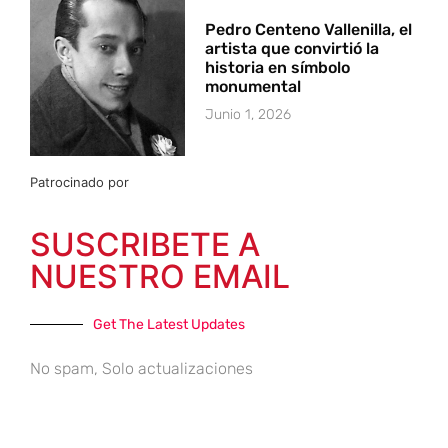
Pedro Centeno Vallenilla, el
artista que convirtió la
historia en símbolo
monumental
Junio 1, 2026
Patrocinado por
SUSCRIBETE A
NUESTRO EMAIL
Get The Latest Updates
No spam, Solo actualizaciones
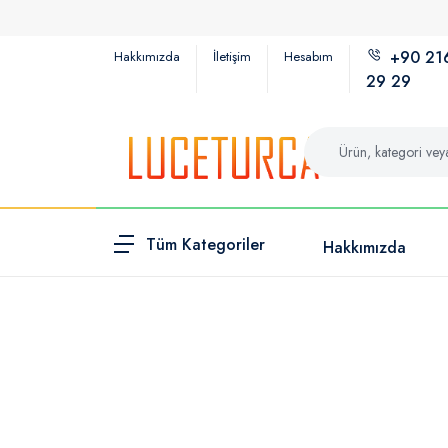
+90 21
Hakkımızda
İletişim
Hesabım
29 29
Tüm Kategoriler
Hakkımızda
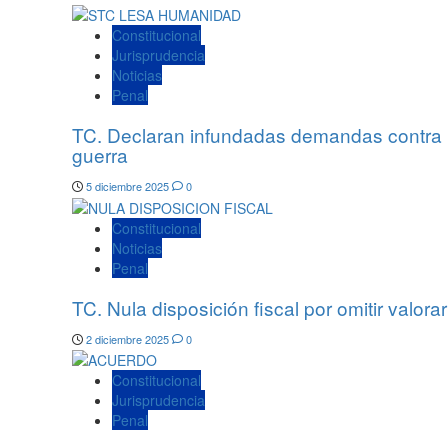
Constitucional
Jurisprudencia
Noticias
Penal
TC. Declaran infundadas demandas contra la
guerra
5 diciembre 2025
0
Constitucional
Noticias
Penal
TC. Nula disposición fiscal por omitir valora
2 diciembre 2025
0
Constitucional
Jurisprudencia
Penal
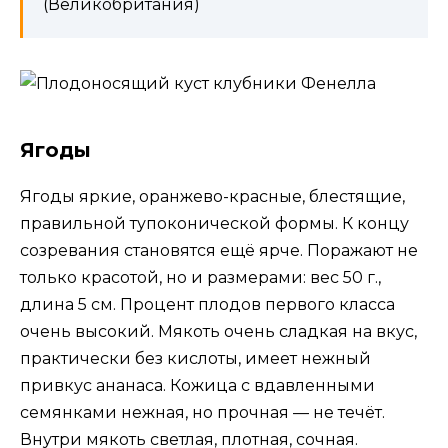
(Великобритания)
Ягоды
Ягоды яркие, оранжево-красные, блестящие,
правильной тупоконической формы. К концу
созревания становятся ещё ярче. Поражают не
только красотой, но и размерами: вес 50 г.,
длина 5 см. Процент плодов первого класса
очень высокий. Мякоть очень сладкая на вкус,
практически без кислоты, имеет нежный
привкус ананаса. Кожица с вдавленными
семянками нежная, но прочная — не течёт.
Внутри мякоть светлая, плотная, сочная.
--
» **Work request**
Your copy should be the entries retyped exactly, with no images in it.

» **Finished task**
Pedro Centeno Vallenilla, el
artista que convirtió la
historia en símbolo
monumental
Junio 1, 2026
Patrocinado por
SUSCRIBETE A
NUESTRO EMAIL
Get The Latest Updates
No spam, Solo actualizaciones
+90 21
Hakkımızda
İletişim
Hesabım
29 29
Tüm Kategoriler
Hakkımızda
Constitucional
Jurisprudencia
Noticias
Penal
TC. Declaran infundadas demandas contra la
guerra
5 diciembre 2025
0
Constitucional
Noticias
Penal
TC. Nula disposición fiscal por omitir valora
2 diciembre 2025
0
Constitucional
Jurisprudencia
Penal
(Великобритания)
Ягоды
Ягоды яркие, оранжево-красные, блестящие,
правильной тупоконической формы. К концу
созревания становятся ещё ярче. Поражают не
только красотой, но и размерами: вес 50 г.,
длина 5 см. Процент плодов первого класса
очень высокий. Мякоть очень сладкая на вкус,
практически без кислоты, имеет нежный
привкус ананаса. Кожица с вдавленными
семянками нежная, но прочная — не течёт.
Внутри мякоть светлая, плотная, сочная.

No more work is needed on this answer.